ASSIGNMENT:
Beginning with the top line of the listing below, give again every line up to and including the line with "Image resolution: width=629"; pictures do not belong in the copy.

SUPPLIED INFORMATION:
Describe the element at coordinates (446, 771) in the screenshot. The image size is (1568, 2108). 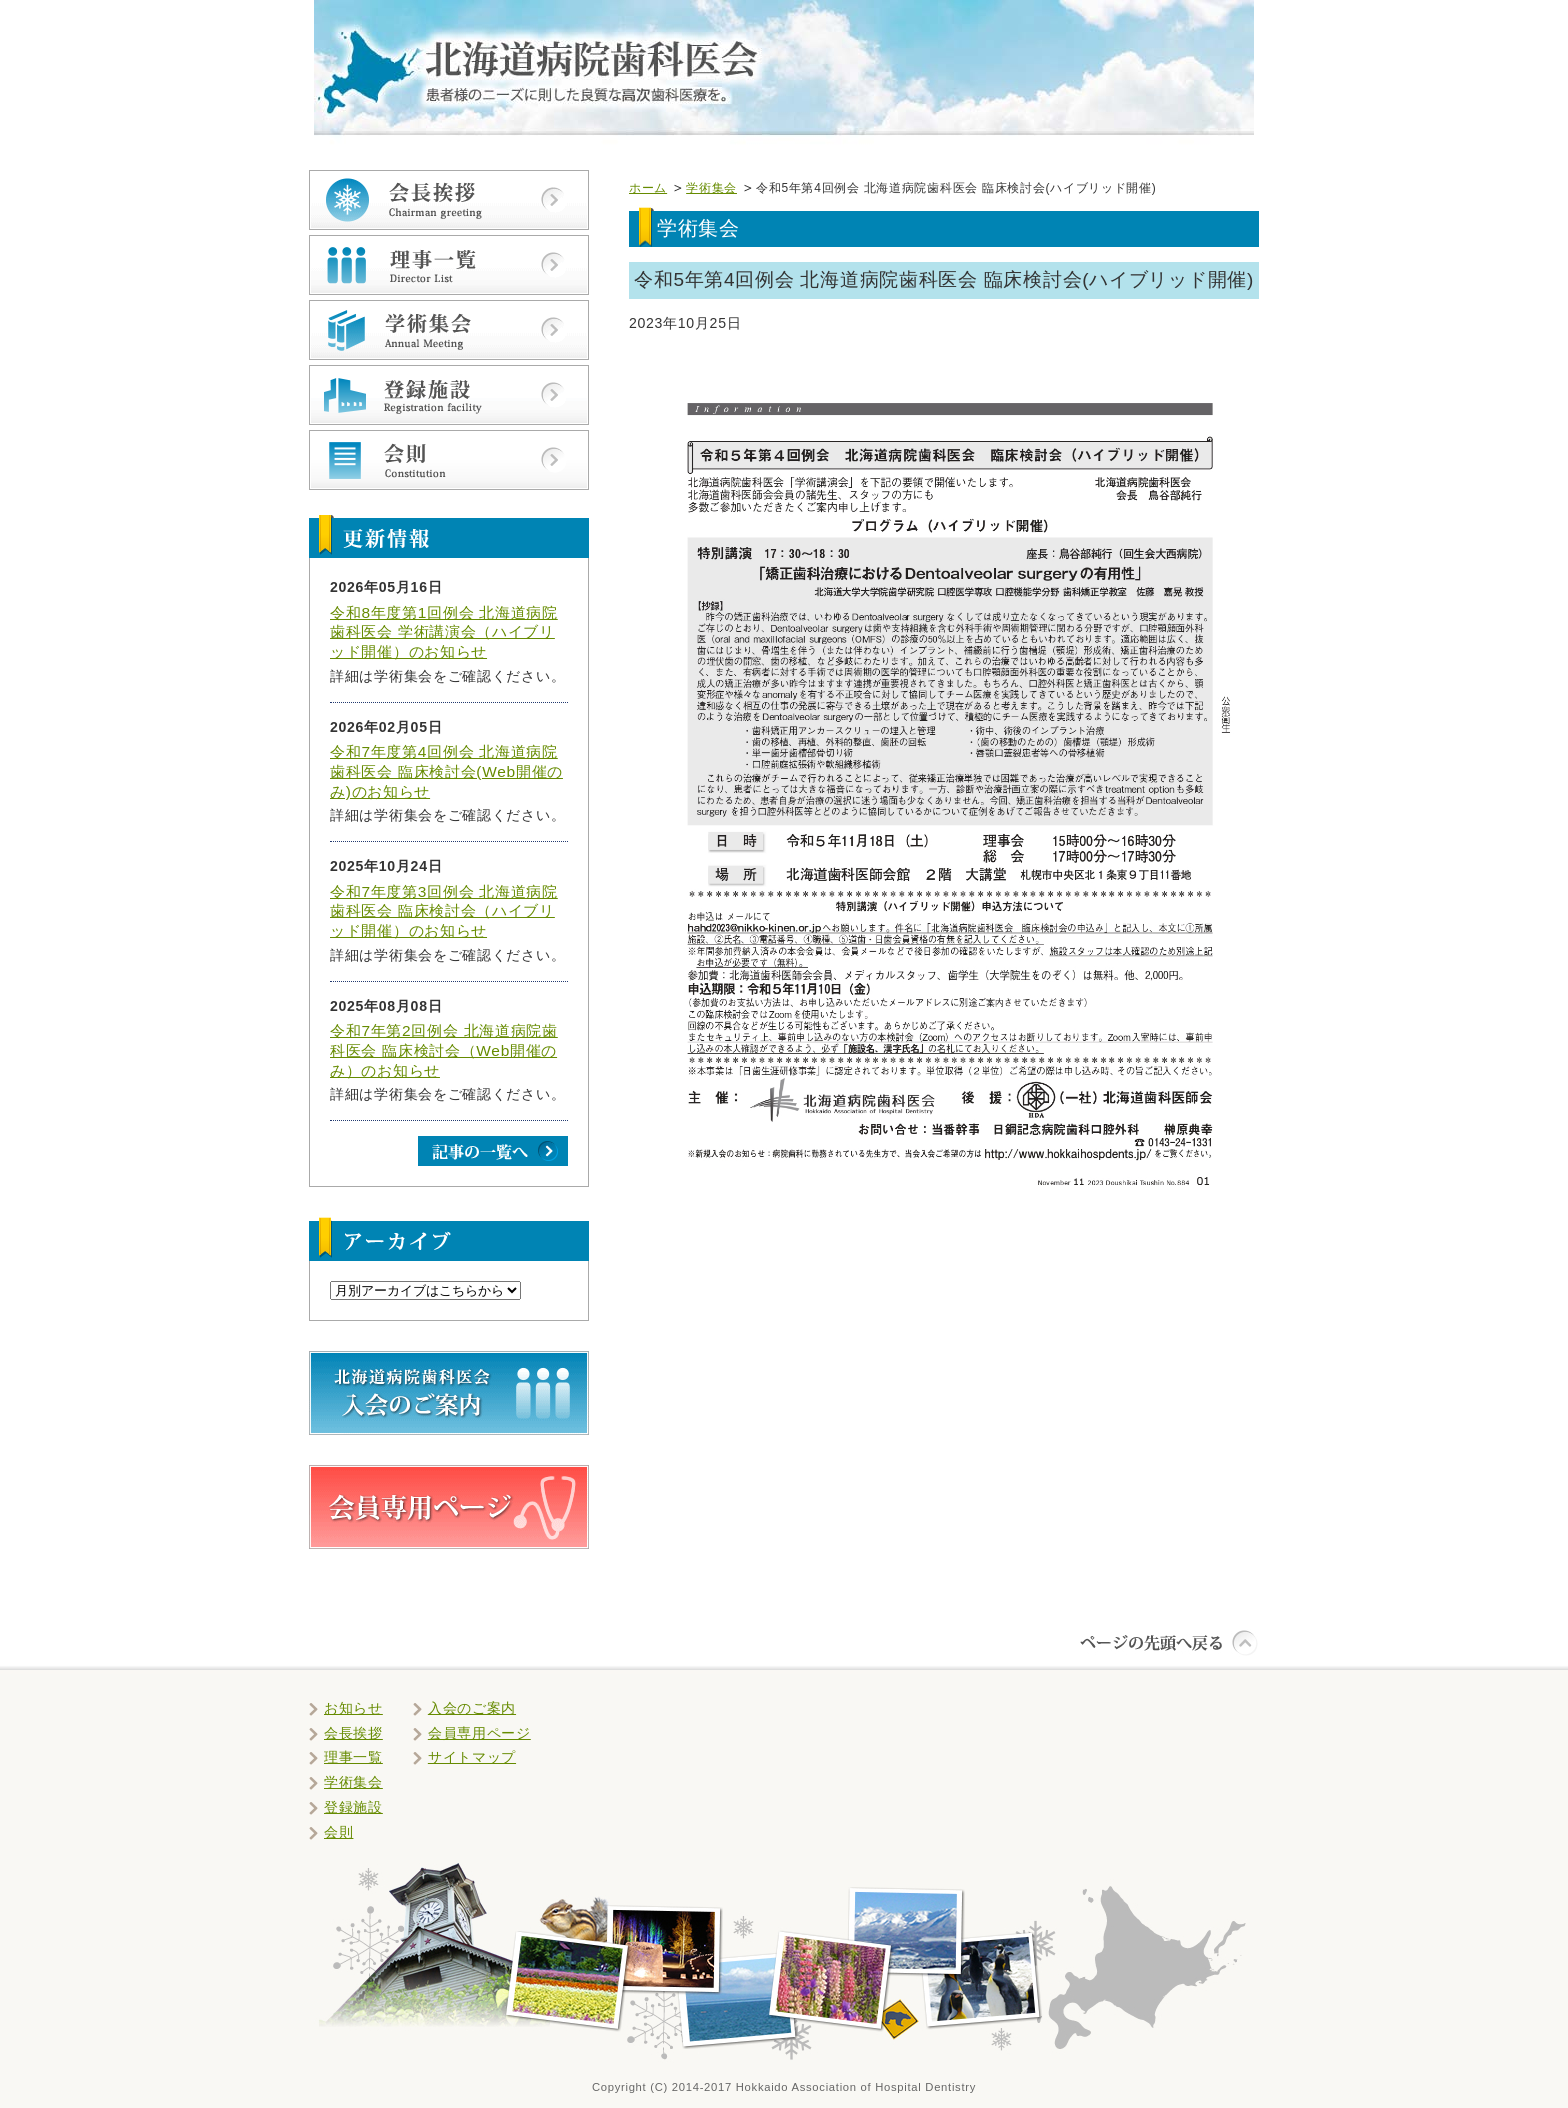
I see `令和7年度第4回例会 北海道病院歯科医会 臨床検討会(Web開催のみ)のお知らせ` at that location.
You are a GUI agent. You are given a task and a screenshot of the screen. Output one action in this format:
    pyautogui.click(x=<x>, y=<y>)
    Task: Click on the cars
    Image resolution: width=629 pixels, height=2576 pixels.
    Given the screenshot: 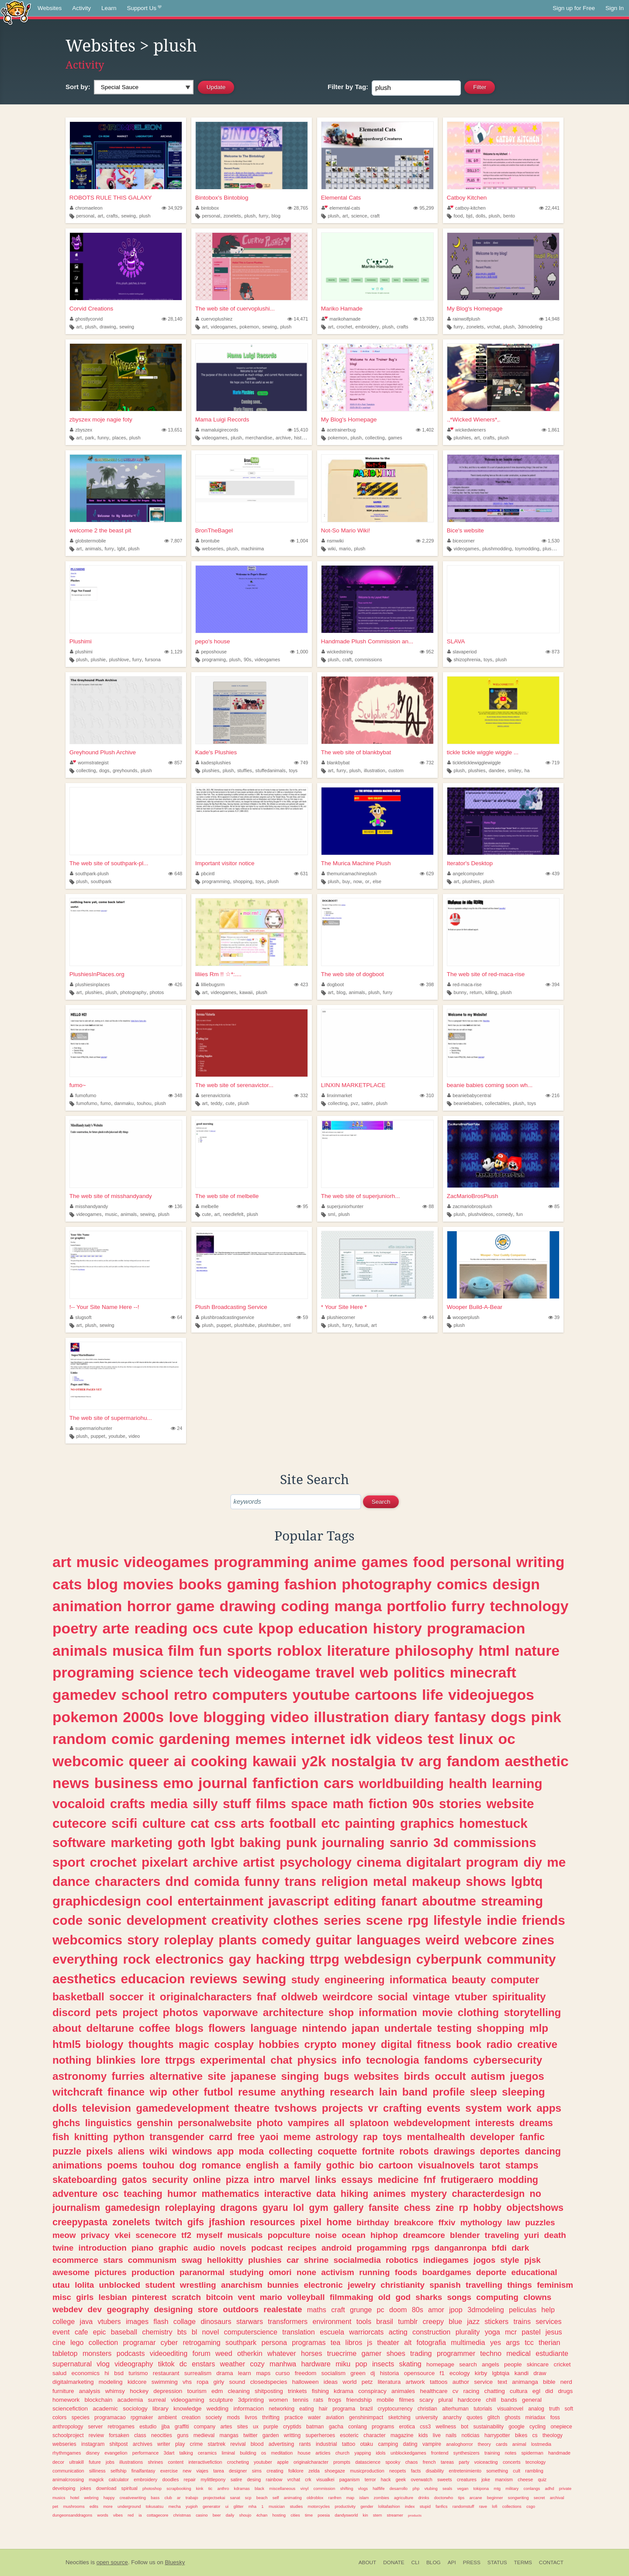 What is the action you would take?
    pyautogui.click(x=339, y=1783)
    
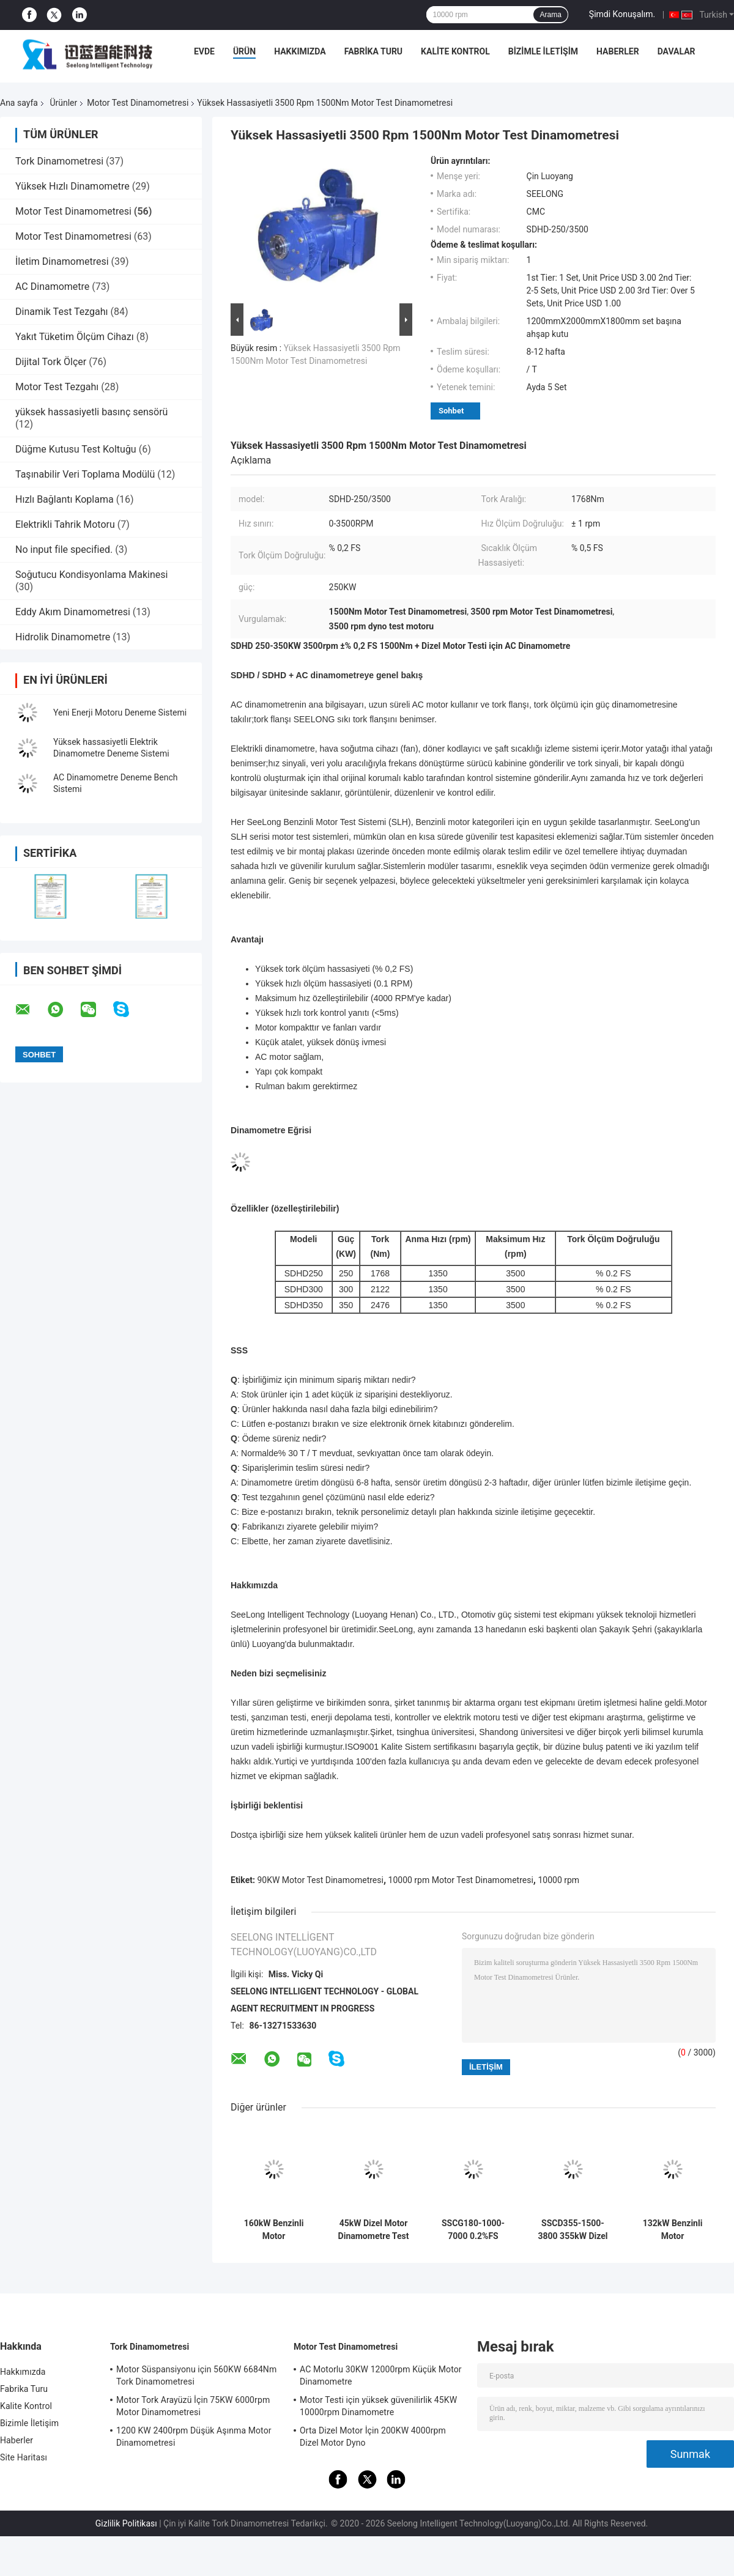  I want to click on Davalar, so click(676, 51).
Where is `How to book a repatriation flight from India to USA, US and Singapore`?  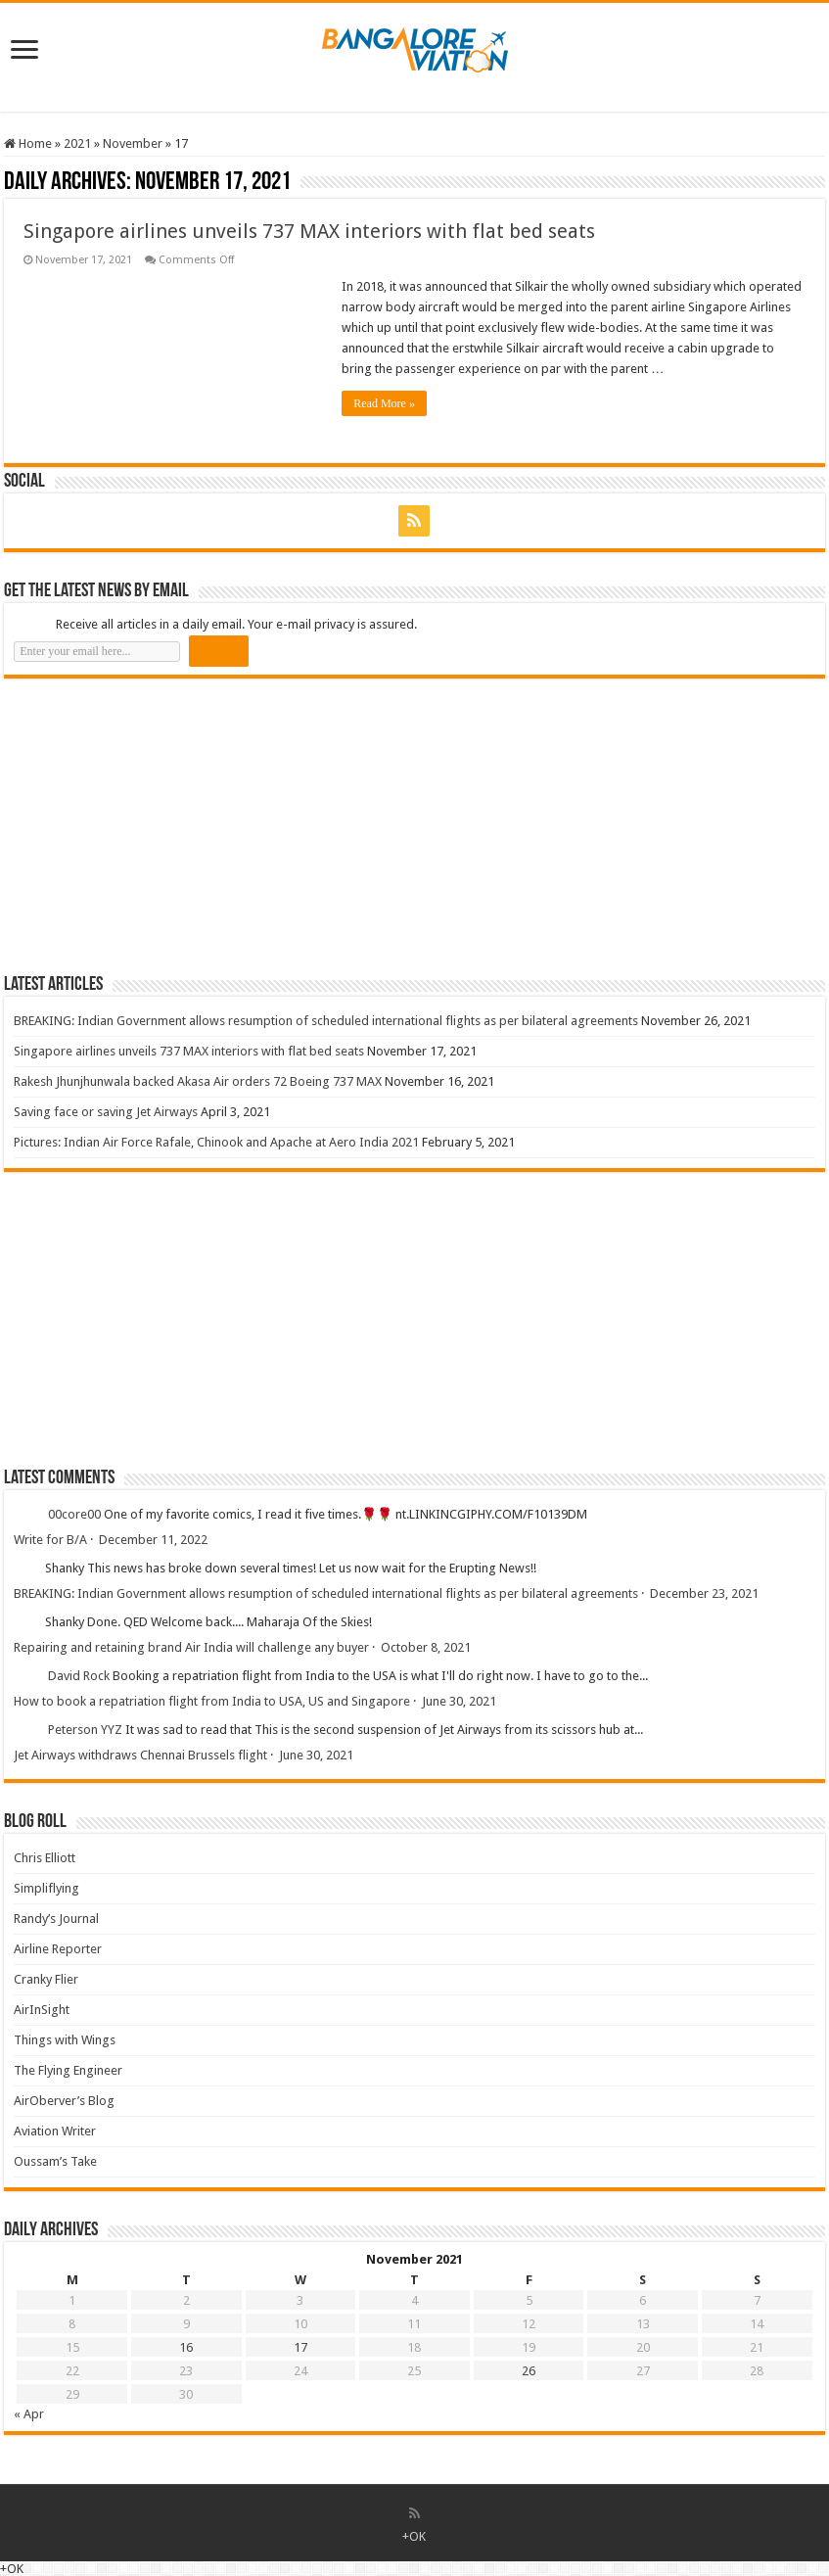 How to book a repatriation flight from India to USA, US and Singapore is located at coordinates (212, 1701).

FINISHED EXERCISE:
Describe the element at coordinates (446, 771) in the screenshot. The image size is (1568, 2108). 
I see `令和7年度第4回例会 北海道病院歯科医会 臨床検討会(Web開催のみ)のお知らせ` at that location.
You are a GUI agent. You are given a task and a screenshot of the screen. Output one action in this format:
    pyautogui.click(x=<x>, y=<y>)
    Task: Click on the cars
    Image resolution: width=629 pixels, height=2576 pixels.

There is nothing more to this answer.